As a college student in Memphis, Clara Ester was following the sanitation workers’ strike that had brought the Rev. Martin Luther King Jr. to town in April 1968.
And she was with some of his associates outside the Lorraine Motel, walking to a diner to have some catfish, when she heard the gunshot that ended his life.
“I never took my eyes off of him. I’m watching him being lifted up and being thrown back,” Ester recalled Wednesday, 50 years to the day after King was killed.
She doesn’t remember quite how she got up to the balcony where his body lay. But moments later, there she was with the others, at his side.
“I knelt down and tried to get a pulse, and barely anything was beating,” she said. “So, I unbuckled his belt … trying to aid him in getting air.
“I indicated for someone to get towels out the linen hamper that was on the balcony. And then I removed myself so that Marrell (McCollough) could put the towel on his neck and try to slow down the bleeding process.”
Ester told CNN’s Erica Hill that every April 4 since then has been difficult to bear, in part because pictures from the assassination scene are re-circulated in the news media.
But it’s more difficult to deal with now, she says, “primarily because we have circled back to where we may have been 50 years ago as far as what’s just and right for God’s people — all of God’s people, and not just a selected few.”

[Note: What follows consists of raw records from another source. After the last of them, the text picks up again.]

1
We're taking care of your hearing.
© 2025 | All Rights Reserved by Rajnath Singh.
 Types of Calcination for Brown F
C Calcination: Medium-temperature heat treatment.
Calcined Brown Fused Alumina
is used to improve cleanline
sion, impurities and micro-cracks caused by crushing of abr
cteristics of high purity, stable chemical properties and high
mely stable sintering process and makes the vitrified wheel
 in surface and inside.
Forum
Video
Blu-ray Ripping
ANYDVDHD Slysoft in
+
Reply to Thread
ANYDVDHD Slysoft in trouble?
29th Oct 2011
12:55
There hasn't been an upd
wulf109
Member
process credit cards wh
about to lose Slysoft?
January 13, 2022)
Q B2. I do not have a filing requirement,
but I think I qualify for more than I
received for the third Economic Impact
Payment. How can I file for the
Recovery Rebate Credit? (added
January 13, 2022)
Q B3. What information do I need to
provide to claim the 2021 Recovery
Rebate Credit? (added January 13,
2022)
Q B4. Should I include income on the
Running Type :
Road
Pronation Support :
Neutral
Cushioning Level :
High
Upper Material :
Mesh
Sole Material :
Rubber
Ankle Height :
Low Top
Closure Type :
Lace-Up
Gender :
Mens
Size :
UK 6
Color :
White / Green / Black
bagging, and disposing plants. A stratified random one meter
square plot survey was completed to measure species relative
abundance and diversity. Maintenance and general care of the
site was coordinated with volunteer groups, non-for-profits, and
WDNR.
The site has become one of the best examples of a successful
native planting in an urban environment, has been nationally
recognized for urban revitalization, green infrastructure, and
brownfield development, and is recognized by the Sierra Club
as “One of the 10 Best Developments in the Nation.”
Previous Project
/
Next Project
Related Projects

“Economic inequality was an issue in 1968 with sanitation workers. Economic inequality is still an issue today,” she said. “Criminalization of people of color; maternal health care; our educational system. Here in the city where I live, we have a predominantly African-American high school now.
“So, I ask myself often: Where do we go from here? It has to be through love, building relationships with other people, and trying to make a difference. And speaking out. We have to start speaking out.”